The Compression Paradox in LLM Inference: Provider-Dependent Energy Effects of Prompt Compression

arXiv cs.CL / 3/26/2026

💬 OpinionSignals & Early TrendsIdeas & Deep AnalysisModels & Research

Key Points

  • The study tests prompt compression on 28,421 API trials across three LLM providers (OpenAI GPT-4o-mini, Anthropic Claude-3.5-Sonnet, DeepSeek-Chat) using multiple benchmarks and compression ratios.
  • It finds that compression can cause severe quality degradation, with benchmark pass rates dropping from 26.0% at the baseline to 1.5% at r=0.7.
  • Energy effects are highly provider-dependent: DeepSeek shows major output expansion under heavy compression (up to 21→798 tokens at r=0.3), driving energy increases as high as +2,140%.
  • In contrast, GPT-4o-mini exhibits mixed energy outcomes (including energy reductions at some ratios), indicating that input-token reduction alone cannot be assumed to improve inference efficiency.
  • The authors conclude that, for the evaluated settings, better energy–quality tradeoffs come from model selection and output-length control rather than prompt compression.

Abstract

The rapid proliferation of Large Language Models has created an environmental paradox: the very technology that could help solve climate challenges is itself becoming a significant contributor to global carbon emissions.
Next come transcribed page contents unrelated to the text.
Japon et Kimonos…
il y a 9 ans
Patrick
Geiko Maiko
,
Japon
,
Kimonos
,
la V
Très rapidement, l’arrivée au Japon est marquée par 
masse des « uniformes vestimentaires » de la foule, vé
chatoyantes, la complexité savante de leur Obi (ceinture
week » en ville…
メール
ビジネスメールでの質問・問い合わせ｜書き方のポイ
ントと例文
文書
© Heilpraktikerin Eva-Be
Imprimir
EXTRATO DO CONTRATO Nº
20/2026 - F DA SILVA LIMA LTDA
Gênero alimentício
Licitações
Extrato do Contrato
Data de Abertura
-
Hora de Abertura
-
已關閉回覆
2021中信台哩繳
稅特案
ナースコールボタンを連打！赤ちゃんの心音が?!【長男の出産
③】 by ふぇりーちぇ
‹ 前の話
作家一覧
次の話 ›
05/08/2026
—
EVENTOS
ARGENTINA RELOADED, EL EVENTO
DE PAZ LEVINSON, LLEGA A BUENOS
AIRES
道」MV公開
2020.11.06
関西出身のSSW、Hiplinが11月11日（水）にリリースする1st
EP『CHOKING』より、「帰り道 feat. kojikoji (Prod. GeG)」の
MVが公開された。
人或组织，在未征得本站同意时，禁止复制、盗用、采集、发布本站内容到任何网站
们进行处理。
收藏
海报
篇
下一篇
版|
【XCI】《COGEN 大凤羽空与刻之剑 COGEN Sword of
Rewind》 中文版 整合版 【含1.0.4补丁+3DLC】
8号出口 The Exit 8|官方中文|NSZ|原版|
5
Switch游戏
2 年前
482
We test whether prompt compression improves inference energy efficiency in 28,421 successful API trials (28,428 planned) across three providers (OpenAI GPT-4o-mini, Anthropic Claude-3.5-Sonnet, and DeepSeek-Chat), five benchmarks (HumanEval, MBPP, GSM8K, MATH, MMLU), and four compression ratios (r in {1.0, 0.7, 0.5, 0.3}). Energy is estimated with a token-based proxy calibrated against local direct measurements, and quality is tracked with benchmark pass rates. Compression produced substantial quality loss (overall pass rate 26.0% at baseline vs. 1.5% at r=0.7) and strongly provider-dependent energy behavior. DeepSeek exhibited output expansion under compression (21 to 798 tokens at r=0.3), corresponding to energy increases up to +2,140%, while GPT-4o-mini showed mixed effects including a reduction at r=0.5. These results indicate that input-token reduction alone is not a reliable energy optimization strategy in production inference. For the evaluated settings, model selection and output-length control provided more consistent energy-quality tradeoffs than prompt compression.